The Japanese have had a mass screening program with spiral CT for several years. A recent paper looked at the tumor doubling times of people who were screened in Japan by spiral CT (Hasegawa: British Journal of Radiology, December 2000).

Among 18,000 spiral CT scans, there were people who were diagnosed with tumors that were visible on both chest x-ray and spiral CT, as well as those diagnosed with tumors visible only on spiral CT. The mean tumor doubling time was 536 days in the tumors that could be seen only on spiral CT, compared with 250 days in those that could be seen on both spiral CT and chest x-ray.

You can see that the mean doubling time of these tumors was extremely long if they were picked up by spiral CT scans and not seen on chest x-ray. And so right away that suggests that there is length bias sampling; that is, the spiral CT scan has a propensity to pick up slower growing cancers than does chest x-ray.

And with doubling times this long, obviously people can die of intervening causes and would never have been diagnosed with lung cancer if they had not been screened.

ONI: We’re moving into an era of molecular screening. What will happen in terms of overdiagnosis when you can detect cancer before it can be imaged?

Dr. Kramer: The more sensitive our tests and the more we get down to the molecular level, where there are accumulating genetic and epigenetic abnormalities, the more chance there is for over-diagnosis. The further you move from the end stage of the disease, the harder it is to predict what will happen.

As we move further and further back into time, we can pick up these molecular abnormalities that predispose to death from a particular disease, but our certainty of prediction starts to deteriorate.

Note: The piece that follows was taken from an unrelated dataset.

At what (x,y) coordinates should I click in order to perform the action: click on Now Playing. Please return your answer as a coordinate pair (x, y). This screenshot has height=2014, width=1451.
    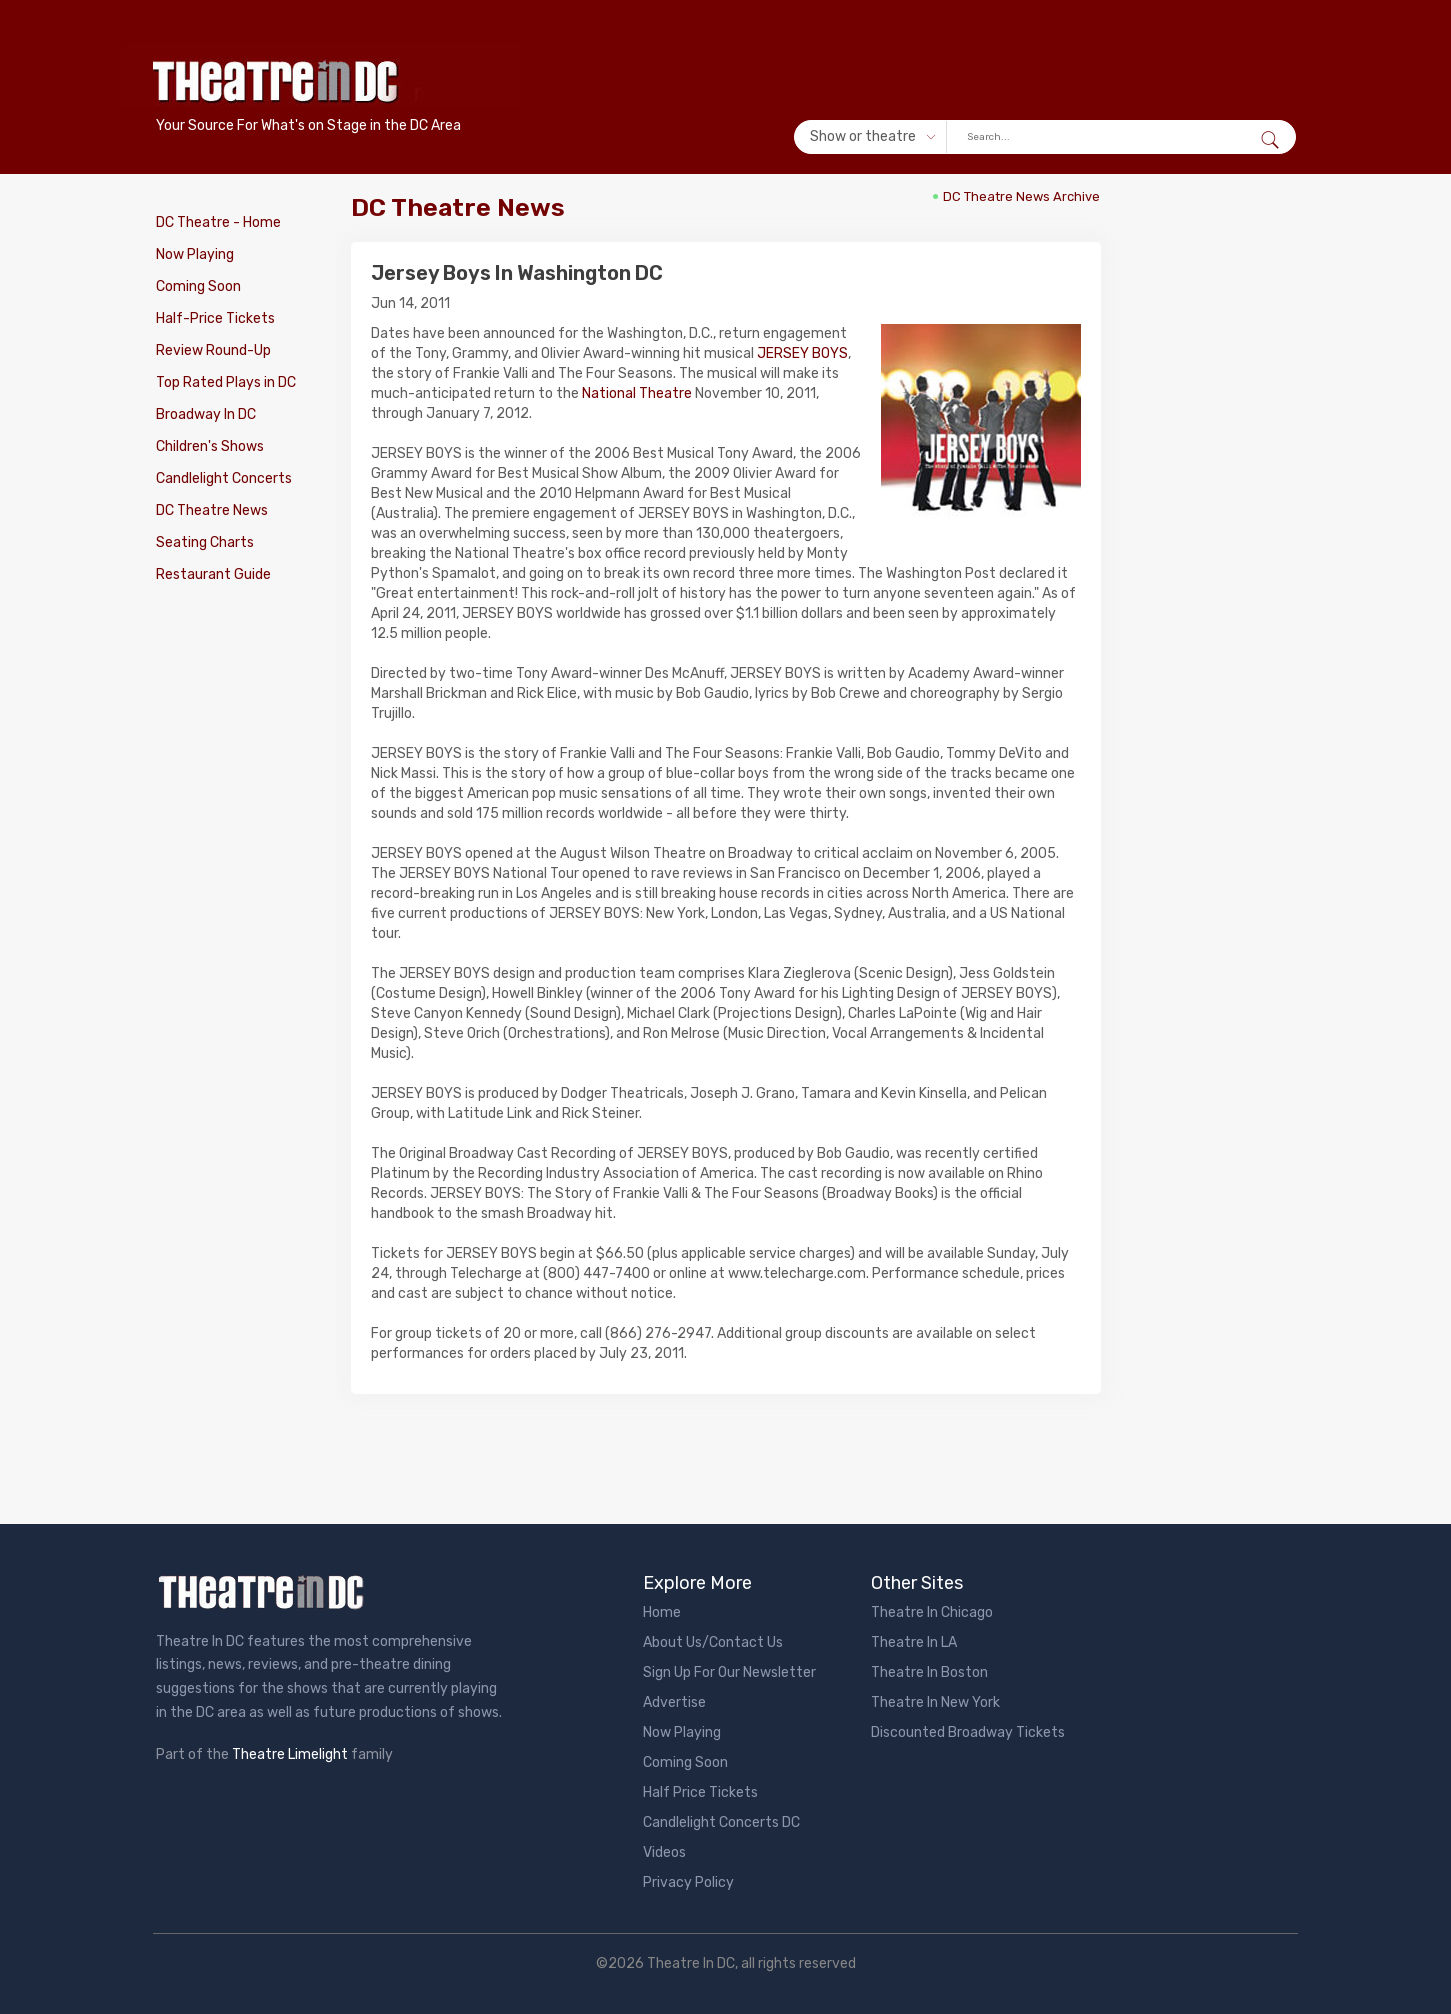     Looking at the image, I should click on (195, 254).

At its extreme, we could screen everyone in utero for all known disease-predisposing genes, and we could theoretically overdose everybody who has a "pre-existing condition."

For example, if you pick up a BRCA1 mutation in utero, you still don’t know for a fact that the person will die of breast cancer. That same person may harbor scores of other disease-predisposing genes, and only one can cause death. So it is easy to see how you could get to the situation of overdiagnosing almost everyone.

ONI: What can and is being done to try to blunt overdiagnosis?

Dr. Kramer: Any new medical intervention should be carefully studied for both its benefits and its potential harms. It is particularly important to do so for interventions that will affect healthy people—not just hundreds of thousands, but many millions.

The trick is to make our predictions as specific as possible. As we increase our sensitivity to pick up problems, we need to do research on how to improve the specificity, that is, how to correctly identify people who are not going to have a problem with the disease.

That is very tricky, but there are several possible approaches. One is to look simultaneously at all the predictors and try to fit them into statistical models that will help us gauge the effect of multiple gene mutations simultaneously.

It is unlikely that most diseases result from a single gene alteration. There will be all sorts of modulations by other gene mutations and by environmental exposures, diet, and lifestyle. The trick is trying to put all that into one predictive model.

Right now, we’re just at the formative stages of developing those models. One research program that we hope to use to approach the problem is the NCI-sponsored Early Detection Research Network, which is developing multiple markers for early detection.

We also have theoretical statisticians working with the laboratory scientists to try to figure out predictive models that won’t get us into the problem of over-diagnosis.